While providing no details of the meeting, Commissioner David Stern acknowledged that ``the calendar is not our friend'' when it comes to keeping the season intact.

Stern said he had ``no announcement to make today'' regarding any postponements or cancelations, but they became a certainty with no breakthrough Thursday. Talks are not expected to resume until next week.

The league is at about the same point as when it postponed camps in 1998, the only time it lost games to a work stoppage. The decision then came on Sept. 24 for camps that were set to begin Oct. 5.

The regular season is scheduled to open Nov. 1, with the NBA champion Dallas Mavericks hosting the Chicago Bulls in the first game. Though both sides repeatedly have said there is still time for a deal that would leave the regular season unaffected, neither would say so Thursday - with union president Derek Fisher of the Lakers using nearly the same words as Stern about the coming weeks.

``I don't have control of that part of it, that would be more of a Commissioner Stern, Adam Silver question in terms of logistics of starting the season on time,'' Fisher said. ``I'm not going to try and make a guess on that one. The calendar's obviously not our friend, but we're not going to give up on the process because of the time.''

Asked again if he thought things were far enough along to still believe in a Nov. 1 start, Stern said: ``I don't have any response to that. I just don't. I don't know the answer.''

Stern celebrated his 69th birthday Thursday but didn't appear in a festive mood after meeting for about five hours with leaders from the union. He was joined by Silver, the deputy commissioner, Spurs owner Peter Holt, who leads the labor relations committee, and NBA senior vice president and deputy general counsel Dan Rube. Fisher, executive director Billy Hunter, attorney Ron Klempner and economist Kevin Murphy represented the union.

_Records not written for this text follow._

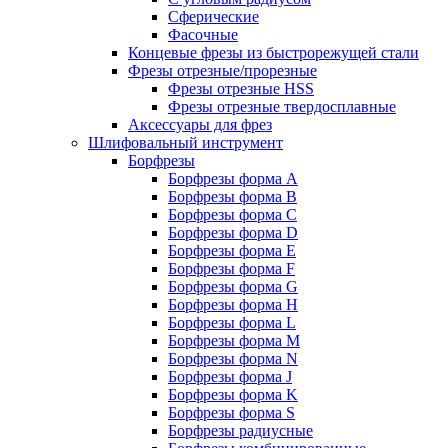
Сферические
Фасочные
Концевые фрезы из быстрорежущей стали
Фрезы отрезные/прорезные
Фрезы отрезные HSS
Фрезы отрезные твердосплавные
Аксессуары для фрез
Шлифовальный инструмент
Борфрезы
Борфрезы форма A
Борфрезы форма B
Борфрезы форма C
Борфрезы форма D
Борфрезы форма E
Борфрезы форма F
Борфрезы форма G
Борфрезы форма H
Борфрезы форма L
Борфрезы форма M
Борфрезы форма N
Борфрезы форма J
Борфрезы форма K
Борфрезы форма S
Борфрезы радиусные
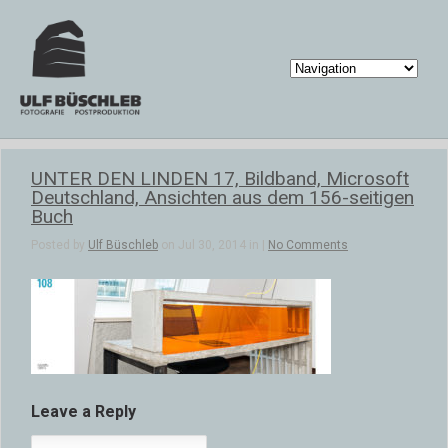
UNTER DEN LINDEN 17, Bildband, Microsoft
Deutschland, Ansichten aus dem 156-seitigen
Buch
Posted by
Ulf Büschleb
on Jul 30, 2014 in |
No Comments
Leave a Reply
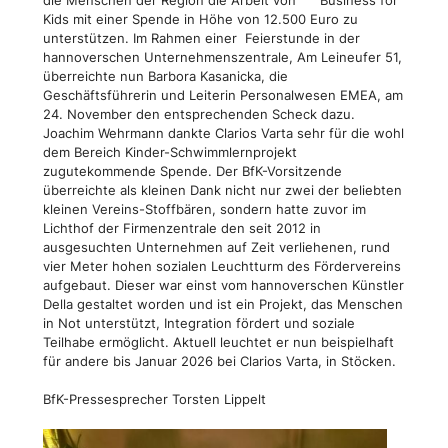
Kids mit einer Spende in Höhe von 12.500 Euro zu
unterstützen. Im Rahmen einer Feierstunde in der
hannoverschen Unternehmenszentrale, Am Leineufer 51,
überreichte nun Barbora Kasanicka, die
Geschäftsführerin und Leiterin Personalwesen EMEA, am
24. November den entsprechenden Scheck dazu.
Joachim Wehrmann dankte Clarios Varta sehr für die wohl
dem Bereich Kinder-Schwimmlernprojekt
zugutekommende Spende. Der BfK-Vorsitzende
überreichte als kleinen Dank nicht nur zwei der beliebten
kleinen Vereins-Stoffbären, sondern hatte zuvor im
Lichthof der Firmenzentrale den seit 2012 in
ausgesuchten Unternehmen auf Zeit verliehenen, rund
vier Meter hohen sozialen Leuchtturm des Fördervereins
aufgebaut. Dieser war einst vom hannoverschen Künstler
Della gestaltet worden und ist ein Projekt, das Menschen
in Not unterstützt, Integration fördert und soziale
Teilhabe ermöglicht. Aktuell leuchtet er nun beispielhaft
für andere bis Januar 2026 bei Clarios Varta, in Stöcken.
BfK-Pressesprecher Torsten Lippelt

Those small groups had good talks in recent weeks, but things went poorly last Tuesday when they were rejoined by their full committees. Hunter said after that meeting that players planned to make a ``significant'' financial concession, only to find that owners refused to agree to their condition of leaving the current salary cap system as is.

Fisher said he didn't believe Thursday's talks, following a small meeting Wednesday that included Silver and staff members from both sides, moved the situation beyond where it was last week.

Stern said the owners' labor relations committee would talk Friday, and both sides said they hoped to meet again next week.

``We'll keep working at it until we figure this thing out, but right now there isn't anything to really report or say,'' Fisher said. ``I don't have any answers to any questions, other than we'll keep working until we find some solutions.''

---
 
we're inching in closer to losing the season, unfortunately, and sadly.